El hombre que fue otros

Por José Luis Barrera
Edición 457 – junio 2020

Un nombre a la medida

Incluso antes de trasladarse a Francia, la madre de Roman Kacew dijo que su niño, nacido en Vilna en 1914, estaba destinado a la grandeza.

En aquella ciudad lituana, por entonces parte del Imperio ruso, Nina Kacew se dedicó a vivir del cuento para que su hijo alcanzara el destino que ella le decretó. Vendía sombreros y joyas con genealogías tan fantásticas que terminaban hasta en los guardarropas de zares y princesas.

A la caza de la gloria, Roman tuvo que probar varias artes. Primero, gracias a las conquistas románticas y monetarias de su madre, le regalaron un violín, pero, en apenas tres meses, desertó porque ni siquiera podía coger el arco. Luego se hizo danzante, pintor —la ciencia se descartó de inmediato por su escasa pericia con los números— y, al final, literato. Para ese momento, Vilna había sido reemplazada por Varsovia al principio y, luego, por Niza.
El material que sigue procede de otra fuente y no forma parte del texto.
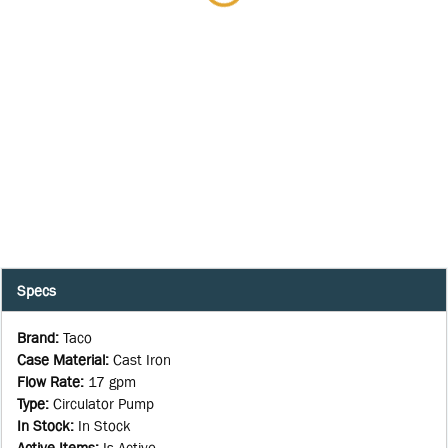
Specs
Brand
:
Taco
Case Material
:
Cast Iron
Flow Rate
:
17 gpm
Type
:
Circulator Pump
In Stock
:
In Stock
Active Items
:
Is Active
Nina Kacew soñaba con Francia. Sentía que los guetos judíos de Europa Oriental eran ropa prestada y se ahogaba con su clima opaco. El país galo, por otra parte, era el de Víctor Hugo —al cual le endilgó el cargo de presidente— y de cientos de artistas que lavaban las calles con versos, canciones o pinceles.
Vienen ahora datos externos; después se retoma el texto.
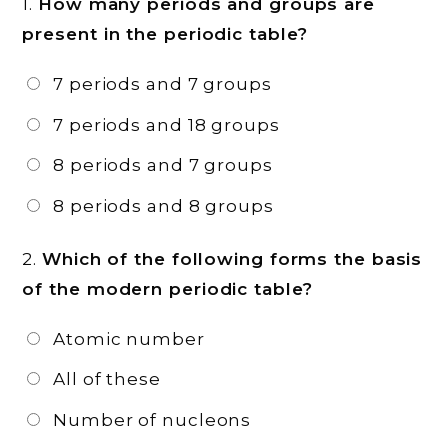
1.
How many periods and groups are
present in the periodic table?
7 periods and 7 groups
7 periods and 18 groups
8 periods and 7 groups
8 periods and 8 groups
2.
Which of the following forms the basis
of the modern periodic table?
Atomic number
All of these
Number of nucleons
Ella, actriz frustrada, había dejado las tablas para dedicarse a su hijo, volcando sobre él sus esperanzas de que, en el futuro, ajustaría cuentas con el destino.

En Niza la señora Kacew, preceptora implacable, exigía a su hijo trabajar sin descanso en la búsqueda de un nombre adecuado. No le importaban los poemas o los cuentos que él pudiera escribir, sino solo aquel dato que lo iba a inmortalizar en las cubiertas de los libros.